The messages also said they were paid for by Long Beach 4D. It is not clear who or what that references, however District 4 Councilman Daryl Supernaw, who has also endorsed Austin, said that he had no knowledge of the text messages.
Mungo said “outside interests” were likely involved, but did not elaborate.
Unite Here Local 11 has been a very vocal opponent of Austin since a vote three years ago related to hotel workers, and has supported Thrash-Ntuk.
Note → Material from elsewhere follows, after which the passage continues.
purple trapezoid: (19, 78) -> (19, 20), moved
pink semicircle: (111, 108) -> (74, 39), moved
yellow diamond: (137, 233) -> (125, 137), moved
A spokeswoman for the union on Friday said she did not know anything about the text messages.
Thrash-Ntuk, for her part, denied any involvement, saying in a statement that “outside interests are attempting to cause chaos and confuse voters.”
She also denied involvement in a similar campaign involving Juan Ovalle, a former competitor for the District 8 seat, and his brother, Carlos, who have had their likeness impersonated on social media by accounts that have targeted Austin under the name “Sal Sanchez” and “El Chupacabra de Long Beach.”
“I am not, nor is my campaign, engaged in a plan to smear any neighbor,” Thrash-Ntuk said. “Further, I don’t condone anyone that is involved in such an effort.”
Last month, voters received two messages disparaging Austin, saying they were paid for by the Long Beach Reform Coalition, which Juan Ovalle helped found.
“We’re not in the business right now of sending out messages from the Long Beach Reform Coalition,” Ovalle said.
The coalition, he said, is investigating who is behind the false identities, and plans to file a complaint with the Fair Political Practices Commission.
Finding out who is behind the text messages sent out to voters is a challenge, said FPPC spokesman Jay Wierenga.
“If people don’t follow the disclosure rules then it can sometimes be difficult or impossible to determine,” he said.
Austin said the messages are clearly intended to deceive and slander.
“These texts clearly violate campaign ethics,” he said in a message. “Somebody should be investigating.”